◆ **EXERCISE DETAILS**
Word for word, restate all the records; images are not part of the copy.

[Page-level text extractions]
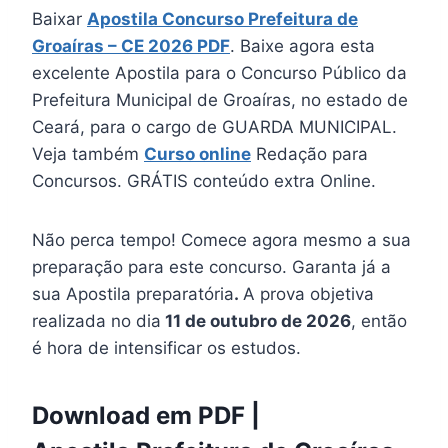
Baixar
Apostila Concurso Prefeitura de
Groaíras – CE 2026 PDF
. Baixe agora esta
excelente Apostila para o Concurso Público da
Prefeitura Municipal de Groaíras, no estado de
Ceará, para o cargo de GUARDA MUNICIPAL.
Veja também
Curso online
Redação para
Concursos. GRÁTIS conteúdo extra Online.
Não perca tempo! Comece agora mesmo a sua
preparação para este concurso. Garanta já a
sua Apostila preparatória
.
A prova objetiva
realizada no dia
11 de outubro de 2026
, então
é hora de intensificar os estudos.
Download em PDF |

◆ **SOLVED PROBLEM**
Baixar
Apostila Concurso Prefeitura de
Groaíras – CE 2026 PDF
. Baixe agora esta
excelente Apostila para o Concurso Público da
Prefeitura Municipal de Groaíras, no estado de
Ceará, para o cargo de GUARDA MUNICIPAL.
Veja também
Curso online
Redação para
Concursos. GRÁTIS conteúdo extra Online.
Não perca tempo! Comece agora mesmo a sua
preparação para este concurso. Garanta já a
sua Apostila preparatória
.
A prova objetiva
realizada no dia
11 de outubro de 2026
, então
é hora de intensificar os estudos.
Download em PDF |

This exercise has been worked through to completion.